Saturday, May 31, 2014

Winnipeg, the Dummies, and a place of the mind



I first heard about the Crash Test Dummies through a friend from drum and bugle corps days, Andy, who let me borrow a copy of their bestselling sophomore album God Shuffled His Feet, which has their only major hit song,  "Mmm Mmm Mmm Mmm". I heard this some time in early 1998, a good five years after the release of this album. I always associate my interest in the Dummies to my time spent in Antigo, WI, from 1998-2000, and my growing interest in hiking and backpacking.


A song from that album, "In the Days of the Caveman," even mentions camping.


"When you go on camping trips you're stuck right out in nature"


Often, in the many nights camping in the rain, I sing a later stanza from the same song:


"Sometimes when I lie awake I hear the rainfall on my tent fly
I think of all the insects that are sleeping
And wonder if the animals are dreaming"


God Shuffled His Feet deals with issues of mortality, humanity's connection to nature, the artistic journey, childhood memory, and is full of quirky lines and characters.
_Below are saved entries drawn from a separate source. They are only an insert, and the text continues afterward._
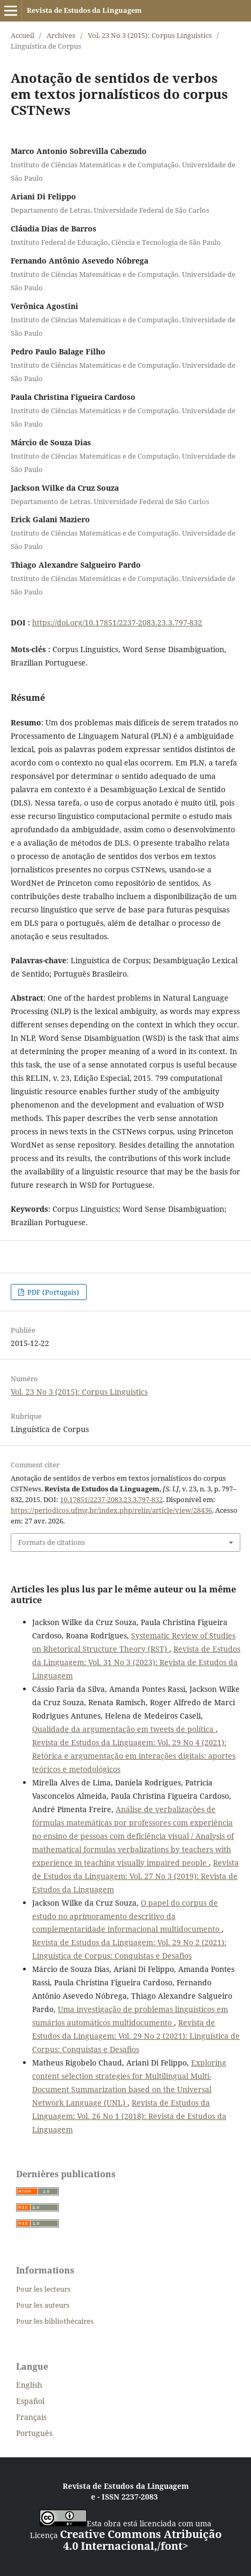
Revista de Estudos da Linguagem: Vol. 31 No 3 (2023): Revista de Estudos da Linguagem (136, 1662)
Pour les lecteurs (43, 2289)
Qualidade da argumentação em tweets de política (124, 1729)
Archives (61, 35)
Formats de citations (51, 1542)
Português (34, 2433)
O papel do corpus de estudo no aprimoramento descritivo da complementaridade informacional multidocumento (127, 1916)
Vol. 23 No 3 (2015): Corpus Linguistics (150, 35)
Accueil (22, 35)
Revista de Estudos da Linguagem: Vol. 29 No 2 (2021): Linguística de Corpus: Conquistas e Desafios (136, 2035)
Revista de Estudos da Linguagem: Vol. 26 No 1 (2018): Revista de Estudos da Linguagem (129, 2116)
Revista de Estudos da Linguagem (84, 10)
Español (30, 2401)
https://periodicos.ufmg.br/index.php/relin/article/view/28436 (111, 1510)
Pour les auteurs (43, 2305)
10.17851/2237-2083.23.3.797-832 (111, 1499)
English (29, 2385)
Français (31, 2417)
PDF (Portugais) (52, 1292)
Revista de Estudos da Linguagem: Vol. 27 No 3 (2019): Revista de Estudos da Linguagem (135, 1876)
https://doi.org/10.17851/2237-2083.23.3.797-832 (117, 622)
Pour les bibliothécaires (55, 2321)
There is a mix of offbeat humor and wistfulness. Every time I listen to the album in its entirety I am transported in my mind to a sparse room in the piney north woods, and it is a rainy and timeless sort of day in midsummer. There is a buzz of bugs outside and the threat of the unknown somewhere out there in the deep and seemingly never ending woods.
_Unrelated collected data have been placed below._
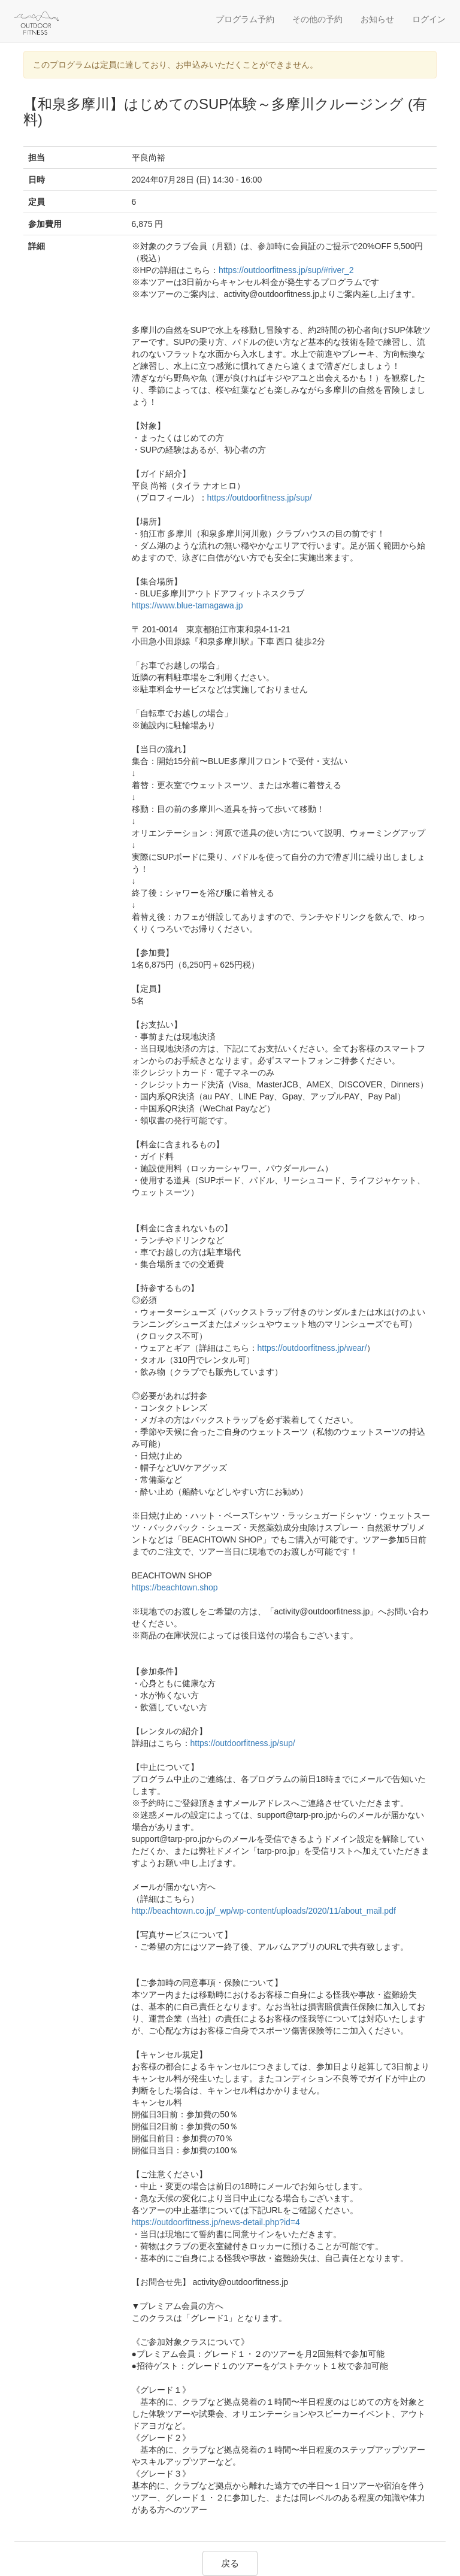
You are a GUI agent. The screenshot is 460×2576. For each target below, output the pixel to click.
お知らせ (377, 19)
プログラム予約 (245, 19)
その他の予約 (317, 19)
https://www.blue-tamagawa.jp (187, 605)
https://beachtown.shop (175, 1587)
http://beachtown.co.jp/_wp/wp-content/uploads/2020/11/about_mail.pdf (264, 1911)
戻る (230, 2563)
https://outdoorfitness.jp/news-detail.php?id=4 (216, 2222)
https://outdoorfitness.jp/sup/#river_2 (286, 270)
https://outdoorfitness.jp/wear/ (312, 1348)
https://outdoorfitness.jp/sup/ (259, 497)
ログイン (429, 19)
According to the AllMusic, the album's Moods are:


I particularly agree with Reflective, Sad, Searching, and Autumnal. Damn the Internet for so neatly pinning down such a personal experience.


My interest in the Crash Test Dummies has inspired me to someday take a trip to Winnipeg, Manitoba, from which they came. A few years ago I met a fellow English teacher at Elgin High School who lived in Winnipeg during the Dummies' heyday and said he actually partied with members of the band in the early 90s.


The Winnipeg connection also got me interested in the comic book, Alpha Flight, published by Marvel Comics and featuring, in its first 28 issues, the art work of John Byrne, one of my favorite comic artists. His work on the X-Men in the 70s and The Fantastic Four in the 80s are considered some of the best eras for those venerable series. The expense of the back issues is a testament to their popularity. Alas, Alpha Flight never quite achieved that level of acclaim, even though the fictional superheroes hailed from Winnipeg.


Another Winnipeg connection involves the films of auteur filmmaker Guy Maddin, including his 2007 documentary of his hometown,  My Winnipeg. When I watched this film, a lot of the same emotions evoked by God Shuffled His Feet came back, including a sense of loneliness, the great north woods, catharsis, and memory. Director Maddin explores Winnipeg through the lens of childhood memory, and often recreates scenes from his childhood. It is a quirky film, but definitely worth the effort. It is not as fact-centered as one would expect from a documentary. It is done in the style of films from the silent era, even though there is voiceover dialogue.


Read some Alpha Flight, listen to God Shuffled His Feet, and then watch My Winnipeg. Wrap yourself in a blanket and prepare to be transported to a cool, harsh landscape.